Il est grand temps que le pacte européen pour l’immigration et l’asile repris par le programme de Stockholm se concrétise et plus particulièrement son volet politique d’intégration. Des centaines d’Africains ont protesté violemment contre l’exploitation dont ils font l’objet dans cette région gangrenée par la mafia. Jeudi soir, les affrontements ont fait 34 blessés, dont 18 policiers. L’exemplarité de ces incidents, exceptionnels par leur ampleur, a attiré l’attention du Haut Commissaire aux refugiés des Nations Unies (HCR).
Victimes d’exploitation, de vexations et de provocations, des centaines d’immigrés africains, le plus souvent clandestins, ont provoqué depuis jeudi une véritable émeute dans la petite ville calabraise de Rosarno, au sud de l’Italie. Vivant depuis des années des conditions d’habitat et d’hygiène terribles, travaillant dans les champs d’agrumes jusqu’à quatorze heures par jour pour une vingtaine d’euros, ils ont bloqué et saccagé une partie de la commune et se sont très violemment affrontés aux forces de l’ordre, après avoir été une nouvelle fois l’objet d’intimidations.

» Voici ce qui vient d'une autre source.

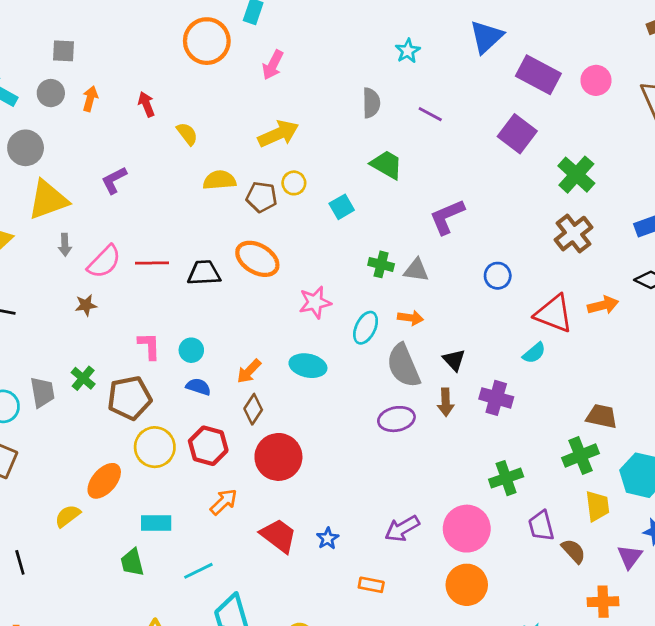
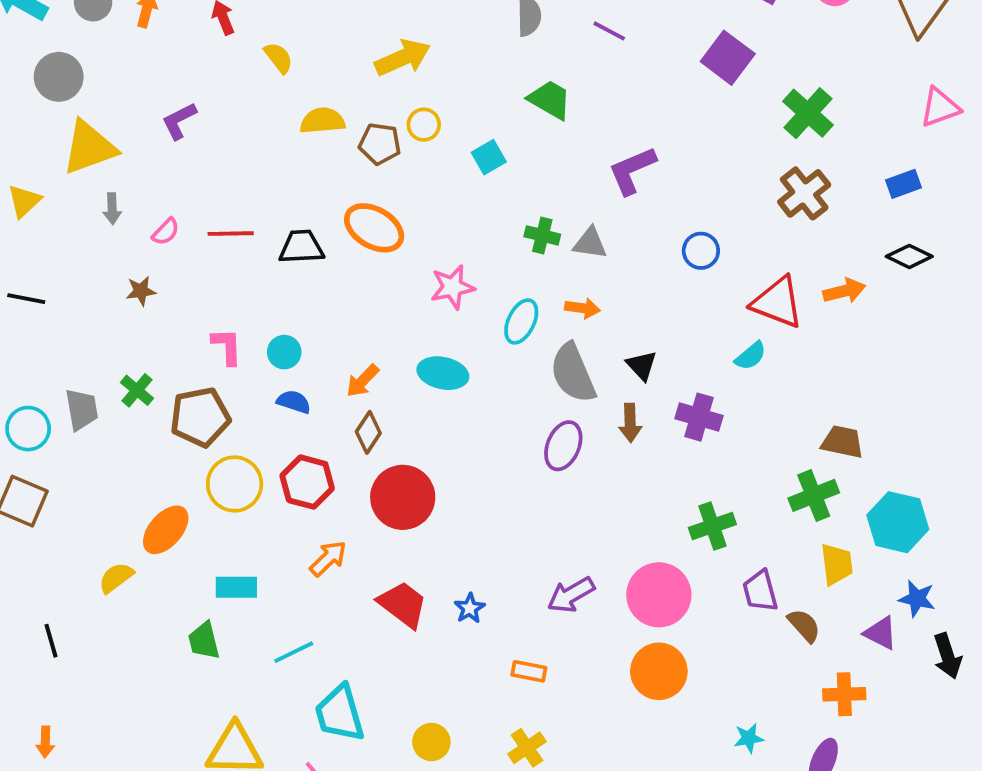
pink semicircle: (104, 262) -> (166, 232), size x0.6
purple ellipse: (396, 419) -> (563, 446), turned -56
purple triangle: (630, 557) -> (881, 633), turned -40

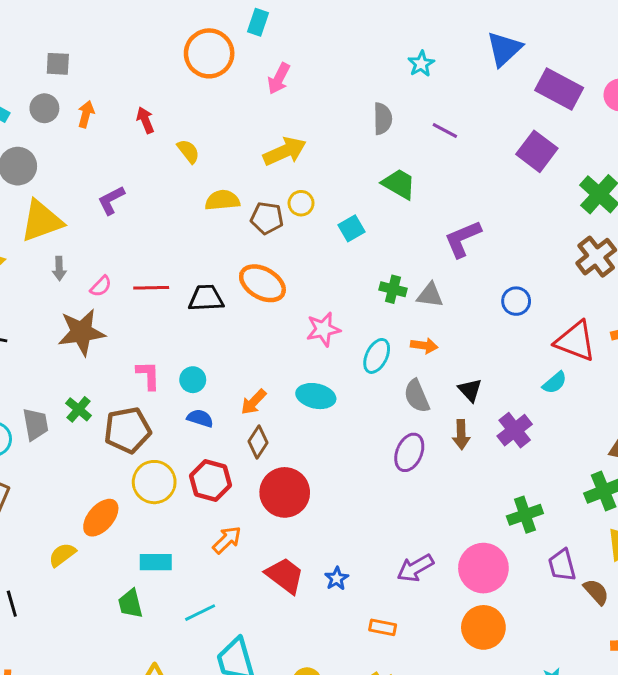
brown star: (141, 291) -> (82, 332), size x2.0
gray semicircle: (573, 373) -> (417, 396), size x0.7
purple cross: (699, 417) -> (515, 430), turned 36

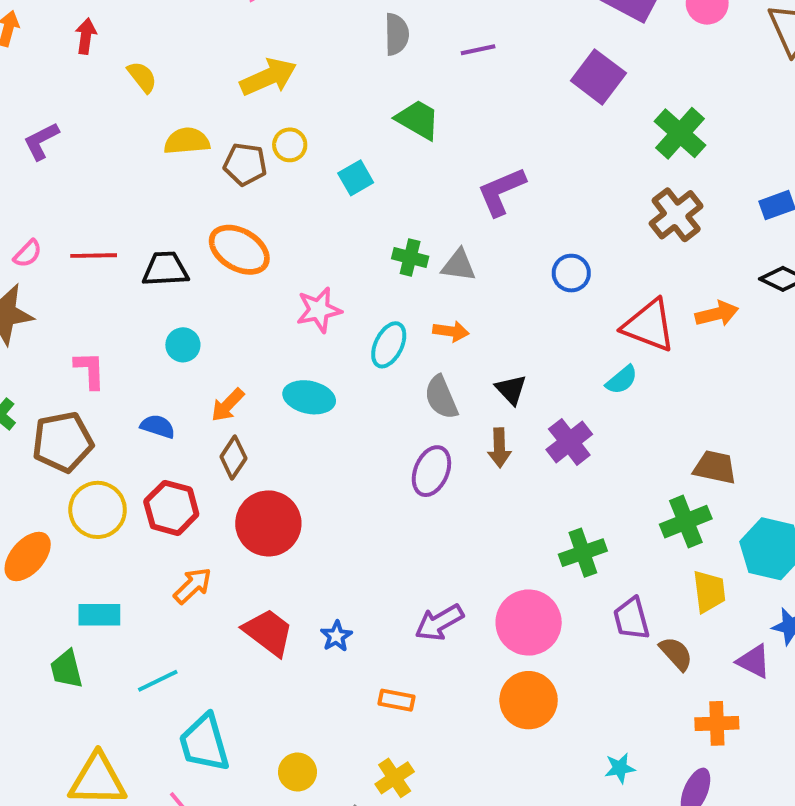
red arrow: (145, 120) -> (86, 36), turned 30
purple line: (445, 131) -> (478, 50), turned -40
cyan circle: (193, 380) -> (183, 345), moved

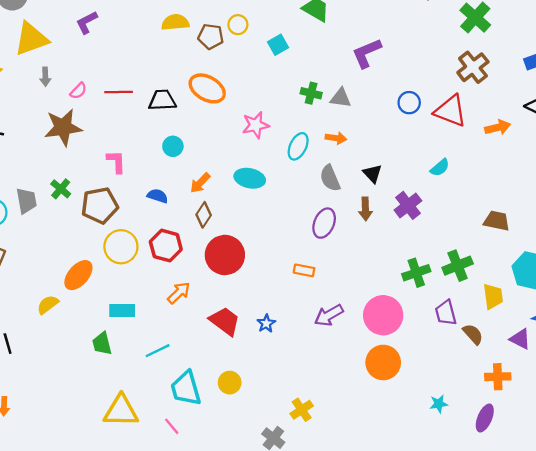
red triangle: (649, 325) -> (450, 111), moved
green cross: (686, 522) -> (458, 266), moved
orange rectangle: (397, 700) -> (304, 270), moved
yellow circle: (297, 772) -> (230, 383), moved

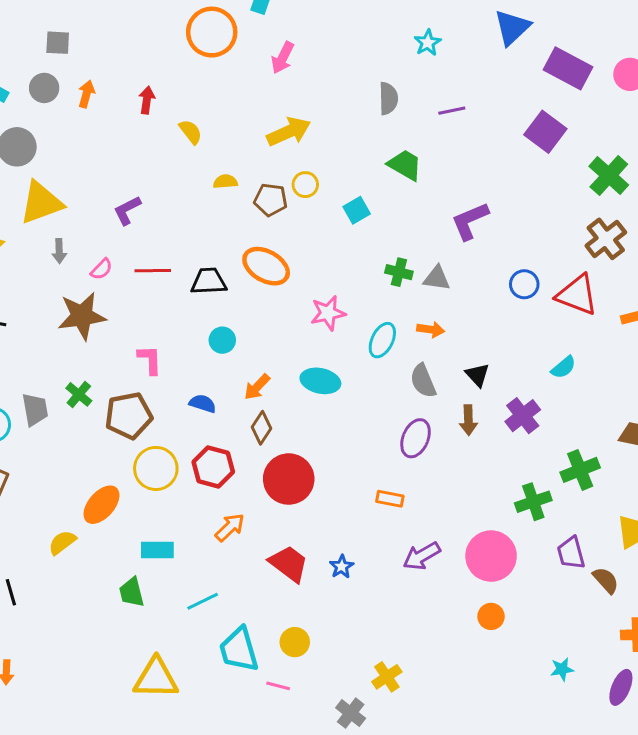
purple L-shape: (87, 22) -> (127, 210), moved
yellow semicircle: (175, 22) -> (225, 182), size x0.7
green cross: (458, 266) -> (580, 470), moved
orange circle: (383, 362) -> (491, 616), size x0.6
pink line: (172, 426) -> (278, 686), moved, turned -36

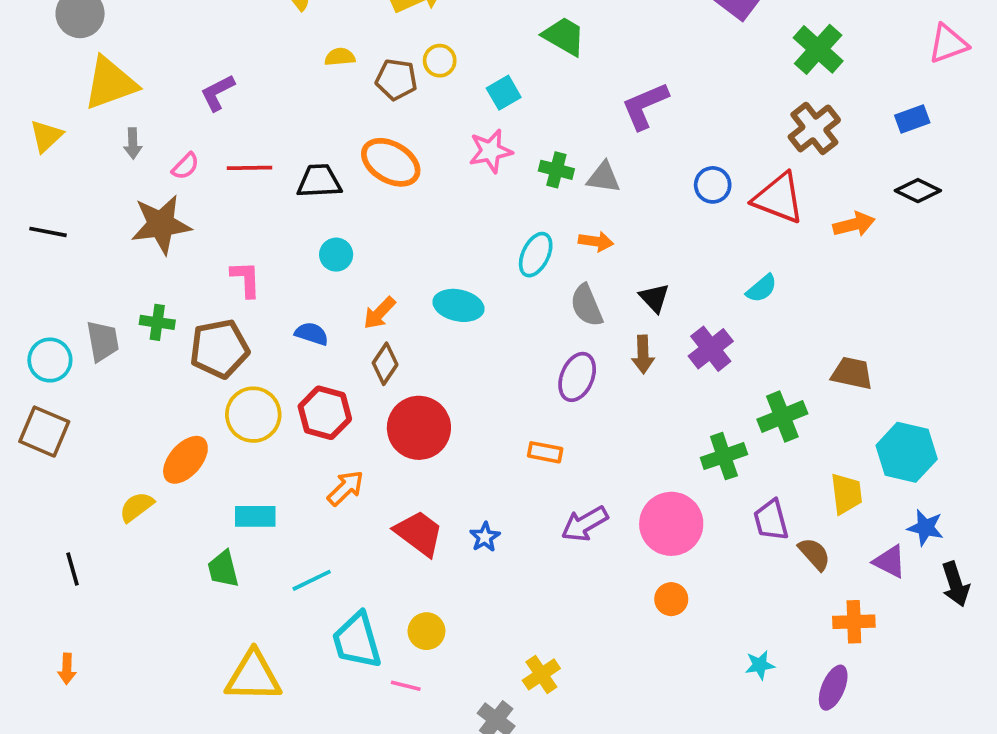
pink star: (328, 313) -> (490, 151), moved
green cross: (79, 394) -> (157, 322), turned -32

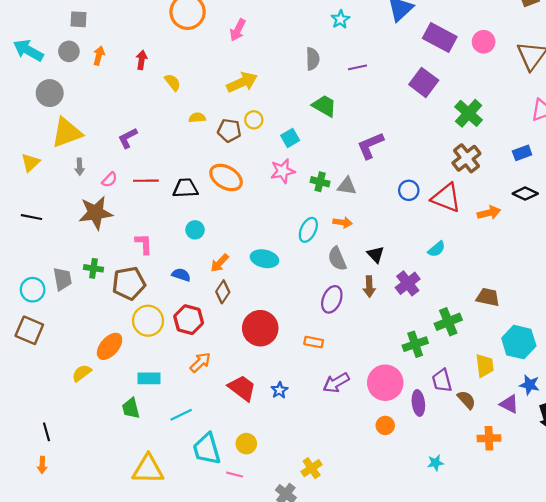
red circle: (419, 428) -> (260, 328), moved
black line: (73, 569) -> (46, 432), moved
purple ellipse: (833, 688) -> (418, 403), moved, turned -30

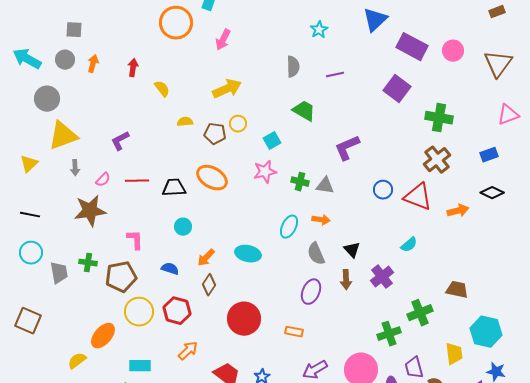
green cross: (469, 113) -> (439, 118), turned -32
cyan circle: (33, 290) -> (31, 253), moved

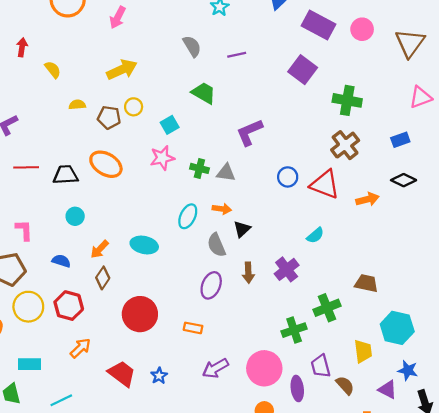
gray semicircle: (293, 67) -> (192, 46), turned -30
black triangle: (352, 250) -> (242, 229), moved, turned 30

Jeudi après-midi, deux d’entre eux ont en effet été pris pour cible et légèrement blessés par des inconnus tirant avec une arme à air comprimé. Au retour du travail, les centaines d’étrangers ont alors décidé de se rassembler pour bloquer dans un premier temps les routes d’accès à Rosarno, n’hésitant pas à s’en prendre physiquement aux automobilistes avant de fondre dans le centre-ville. Armés de barres de fer, de bâtons et de pierres, ils ont jeté des pierres sur les commerces, brûlé des bennes à ordures, détruit de nombreuses voitures. La police est intervenue, chargeant très durement les manifestants. Le soir, le bilan était de 34 blessés (dont 18 policiers) et de sept immigrés arrêtés.
La protestation a repris le vendredi matin avec le renfort de centaines d’immigrés provenant de toute la région de la plaine de Gioia Tauro (qui accueillerait au total 15 000 étrangers). Les écoles et les commerces sont restés fermés. Mais, de nouveau, des vitrines ont été brisées et des poubelles renversées tandis qu’une partie des habitants de Rosarno s’organisaient à leur tour contre les immigrés, certains tirant des coups de feu en l’air. Le calme n’est que très provisoirement revenu qu’après une rencontre entre une délégation de travailleurs africains et le commissaire Domenico Bagnato, qui assure l’administration de la ville depuis que le Conseil municipal a été dissous pour infiltration mafieuse. Le représentant de l’Etat a assuré aux immigrés que leurs dortoirs seraient «surveillés et protégés», que des structures seraient aménagées et des toilettes chimiques installées. «Les lieux où ils vivent sont comme les cercles de l’enfer de Dante, ce sont des conditions inhumaines et de désespoir», a rappelé Don Carmelo Ascone, le curé de Rosarno.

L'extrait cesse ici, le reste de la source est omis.